Problem |
All of the entries need to be printed again exactly; pictures are the only thing to omit.

*** Data extract ***

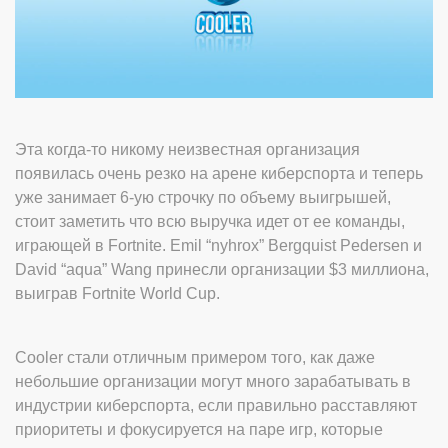
Эта когда-то никому неизвестная организация
появилась очень резко на арене киберспорта и теперь
уже занимает 6-ую строчку по объему выигрышей,
стоит заметить что всю выручка идет от ее команды,
играющей в Fortnite. Emil “nyhrox” Bergquist Pedersen и
David “aqua” Wang принесли организации $3 миллиона,
выиграв Fortnite World Cup.
Cooler стали отличным примером того, как даже
небольшие организации могут много зарабатывать в
индустрии киберспорта, если правильно расставляют
приоритеты и фокусируется на паре игр, которые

*** End of Data extract ***

Response to the exercise |
Эта когда-то никому неизвестная организация
появилась очень резко на арене киберспорта и теперь
уже занимает 6-ую строчку по объему выигрышей,
стоит заметить что всю выручка идет от ее команды,
играющей в Fortnite. Emil “nyhrox” Bergquist Pedersen и
David “aqua” Wang принесли организации $3 миллиона,
выиграв Fortnite World Cup.
Cooler стали отличным примером того, как даже
небольшие организации могут много зарабатывать в
индустрии киберспорта, если правильно расставляют
приоритеты и фокусируется на паре игр, которые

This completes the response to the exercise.